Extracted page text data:
* * * * *

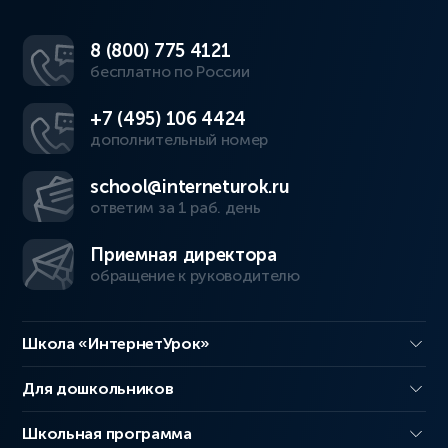
8 (800) 775 4121
бесплатно по России
+7 (495) 106 4424
дополнительный номер
school@interneturok.ru
ответим за 1 раб. день
Приемная директора
обращение к руководителю
Школа «ИнтернетУрок»
Для дошкольников
Школьная программа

* * * * *

Your goal>
Write out exactly the lines of the entries above that run from the line containing "обращение к руководителю" through the last line, including both.

Problem solution>
обращение к руководителю
Школа «ИнтернетУрок»
Для дошкольников
Школьная программа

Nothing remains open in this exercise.